Primero se borraron las huellas del hombre y de los animales; luego comenzaron a borrarse los caminos
Primero se borraron las huellas del hombre y de los animales; luego comenzaron a borrarse los caminos. Porque estamos perdiendo las veredas y trochas que hilvanan sembrados, frutales, manantiales y saltos de agua, y también cuevas, leñeras, majadas, zonas de abrigo… Son las pequeñas sendas que circundan los pueblos, trazadas durante siglos por el paso de los habitantes y del ganado. Valgan estas líneas para, al menos, tomar conciencia de esa pérdida. Una entre tantas.
Llevaban al hombre -al forastero y al habitante- hasta los hitos del contorno, también hasta el agua y la comida, el calor y la sombra, según la estación. Estos caminos tenían una función cotidiana, la del trabajo, y también lúdica: eran la oportunidad para las excursiones de filete empanado y tortilla de patatas, para romerías y para juegos infantiles.
No hablo de las rutas de trekking, catalogadas en las guías y atestadas de mallas de licra y chubasqueros color flúor los fines de semana. Hablo de los senderos cotidianos. Con el abandono de los pueblos y la muerte de sus últimos habitantes, no sólo se está perdiendo el patrimonio material de esos lugares (sus casas y sus iglesias, vencidas por la hiedra y la intemperie) sino que la naturaleza también se está tragando esas sendas y trochas que ya nadie pisa.
Las conexiones sentimentales y físicas que las veredas establecieron, las perspectivas de la naturaleza, del cielo, de los valles y los árboles, que desde ellas estableció la escala humana, también están peligro de extinción. Funcionaban casi como las conexiones neuronales de una forma distinta de ser humano, de estar en el mundo, de un modo de vida y un modo de pensar que están expirando, barridos por el creciente e imparable éxodo a la ciudad.
Cada vez son menos los lugareños que puedan explicar cómo ir de un sitio a otro en los alrededores de esos pequeños asentamientos humanos. Se pierde así el patrimonio inmaterial del recorrido mismo, de las sensaciones de luz, sonido y aroma que proporcionaba cada determinada caminata.
Se pierde también la memoria de lo que esos senderos vieron: el paso de viajeros entre comarcas, la huida de los fugitivos, los bandoleros, el maquis, los cautos pasos de los enamorados en busca de un recodo donde reconocerse.

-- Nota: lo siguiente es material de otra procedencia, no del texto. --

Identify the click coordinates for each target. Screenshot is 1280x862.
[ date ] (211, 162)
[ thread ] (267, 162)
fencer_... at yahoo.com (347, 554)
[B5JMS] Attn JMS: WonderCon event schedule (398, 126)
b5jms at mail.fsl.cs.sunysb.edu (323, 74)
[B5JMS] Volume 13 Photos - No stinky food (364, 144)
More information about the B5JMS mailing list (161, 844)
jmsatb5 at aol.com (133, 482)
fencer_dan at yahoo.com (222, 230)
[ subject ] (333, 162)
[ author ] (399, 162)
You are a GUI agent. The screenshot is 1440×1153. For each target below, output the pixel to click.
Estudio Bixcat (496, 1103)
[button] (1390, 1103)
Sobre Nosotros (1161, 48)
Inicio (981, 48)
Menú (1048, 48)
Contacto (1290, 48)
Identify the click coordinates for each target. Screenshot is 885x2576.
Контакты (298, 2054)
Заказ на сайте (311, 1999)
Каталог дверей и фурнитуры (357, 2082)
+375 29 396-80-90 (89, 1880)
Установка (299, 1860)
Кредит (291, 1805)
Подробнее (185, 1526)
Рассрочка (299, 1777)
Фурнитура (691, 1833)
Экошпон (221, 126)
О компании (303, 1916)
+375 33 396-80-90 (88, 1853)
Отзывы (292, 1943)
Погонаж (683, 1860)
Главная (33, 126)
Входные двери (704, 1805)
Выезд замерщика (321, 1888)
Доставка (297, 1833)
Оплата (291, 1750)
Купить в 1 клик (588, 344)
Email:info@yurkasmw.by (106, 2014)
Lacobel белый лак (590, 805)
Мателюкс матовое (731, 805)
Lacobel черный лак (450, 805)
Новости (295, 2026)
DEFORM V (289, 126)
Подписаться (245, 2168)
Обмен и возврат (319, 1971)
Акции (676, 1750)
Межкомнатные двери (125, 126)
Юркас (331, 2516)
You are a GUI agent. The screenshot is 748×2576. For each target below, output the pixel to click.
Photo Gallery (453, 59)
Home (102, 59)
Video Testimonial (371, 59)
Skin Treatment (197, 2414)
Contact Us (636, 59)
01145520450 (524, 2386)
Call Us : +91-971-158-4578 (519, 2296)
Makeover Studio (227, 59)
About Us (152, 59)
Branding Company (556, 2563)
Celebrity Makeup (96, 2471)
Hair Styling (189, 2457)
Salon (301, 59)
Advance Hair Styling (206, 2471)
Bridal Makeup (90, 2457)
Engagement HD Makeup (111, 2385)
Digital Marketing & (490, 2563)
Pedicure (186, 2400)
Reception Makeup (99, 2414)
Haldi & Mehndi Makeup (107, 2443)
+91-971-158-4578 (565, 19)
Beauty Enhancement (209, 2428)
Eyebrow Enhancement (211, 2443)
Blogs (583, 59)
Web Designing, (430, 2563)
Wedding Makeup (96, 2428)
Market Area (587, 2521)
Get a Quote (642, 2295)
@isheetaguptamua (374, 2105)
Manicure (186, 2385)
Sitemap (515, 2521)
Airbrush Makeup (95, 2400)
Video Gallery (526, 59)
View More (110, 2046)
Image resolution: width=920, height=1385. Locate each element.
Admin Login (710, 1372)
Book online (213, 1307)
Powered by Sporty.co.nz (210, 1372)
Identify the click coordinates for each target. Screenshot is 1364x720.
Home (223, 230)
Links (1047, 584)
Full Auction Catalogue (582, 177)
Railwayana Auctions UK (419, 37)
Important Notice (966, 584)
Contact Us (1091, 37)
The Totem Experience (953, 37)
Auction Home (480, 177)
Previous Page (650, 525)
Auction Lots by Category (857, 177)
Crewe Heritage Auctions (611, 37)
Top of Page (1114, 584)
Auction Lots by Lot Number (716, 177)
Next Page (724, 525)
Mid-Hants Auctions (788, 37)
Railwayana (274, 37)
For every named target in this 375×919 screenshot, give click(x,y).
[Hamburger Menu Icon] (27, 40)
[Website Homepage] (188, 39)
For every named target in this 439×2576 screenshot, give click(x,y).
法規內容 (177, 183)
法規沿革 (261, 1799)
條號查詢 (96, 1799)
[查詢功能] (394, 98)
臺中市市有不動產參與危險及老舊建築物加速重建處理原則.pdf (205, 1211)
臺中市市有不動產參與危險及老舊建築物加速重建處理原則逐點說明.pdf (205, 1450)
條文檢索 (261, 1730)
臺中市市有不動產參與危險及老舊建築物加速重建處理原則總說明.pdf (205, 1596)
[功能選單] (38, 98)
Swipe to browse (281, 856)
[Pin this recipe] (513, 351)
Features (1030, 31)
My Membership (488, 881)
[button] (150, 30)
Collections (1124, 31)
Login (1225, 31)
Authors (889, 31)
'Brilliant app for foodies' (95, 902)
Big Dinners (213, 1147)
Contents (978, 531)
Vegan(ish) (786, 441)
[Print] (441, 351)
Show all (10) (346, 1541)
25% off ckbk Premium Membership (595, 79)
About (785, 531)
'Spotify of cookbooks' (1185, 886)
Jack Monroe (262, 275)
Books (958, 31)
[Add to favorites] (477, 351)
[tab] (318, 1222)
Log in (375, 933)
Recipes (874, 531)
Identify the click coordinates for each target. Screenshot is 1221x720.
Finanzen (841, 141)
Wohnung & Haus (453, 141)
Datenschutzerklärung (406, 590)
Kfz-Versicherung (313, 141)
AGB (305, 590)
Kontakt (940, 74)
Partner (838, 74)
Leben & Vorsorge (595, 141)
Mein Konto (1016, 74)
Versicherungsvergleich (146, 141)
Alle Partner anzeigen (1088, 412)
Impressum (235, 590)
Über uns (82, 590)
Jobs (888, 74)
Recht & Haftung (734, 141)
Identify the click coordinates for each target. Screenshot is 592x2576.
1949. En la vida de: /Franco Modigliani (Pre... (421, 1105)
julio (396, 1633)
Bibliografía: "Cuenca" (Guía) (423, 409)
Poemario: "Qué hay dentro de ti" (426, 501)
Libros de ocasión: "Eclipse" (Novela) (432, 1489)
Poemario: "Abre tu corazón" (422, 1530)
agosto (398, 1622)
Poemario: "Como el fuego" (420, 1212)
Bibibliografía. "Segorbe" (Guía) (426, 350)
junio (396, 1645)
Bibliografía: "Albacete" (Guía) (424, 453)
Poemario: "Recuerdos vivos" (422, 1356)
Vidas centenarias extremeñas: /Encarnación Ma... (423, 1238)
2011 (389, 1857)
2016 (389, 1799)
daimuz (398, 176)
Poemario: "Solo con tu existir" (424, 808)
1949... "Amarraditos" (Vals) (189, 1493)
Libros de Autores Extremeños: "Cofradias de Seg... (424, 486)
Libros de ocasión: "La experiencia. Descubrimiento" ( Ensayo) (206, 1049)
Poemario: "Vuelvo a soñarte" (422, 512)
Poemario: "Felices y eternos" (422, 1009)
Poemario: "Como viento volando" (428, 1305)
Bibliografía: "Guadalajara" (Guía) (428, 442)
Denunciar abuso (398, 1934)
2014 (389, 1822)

Los tesoros naturales, paisajísticos y humanos que esas sendas conectaban están volviendo así a recobrar su carácter secreto. Vuelven allá donde estaban antes de ser descubiertas y apropiadas por el hombre, vuelven al oscuro misterio de los bosques. Primero se borraron las huellas; después, los caminos. Un elocuente olvido del olvido.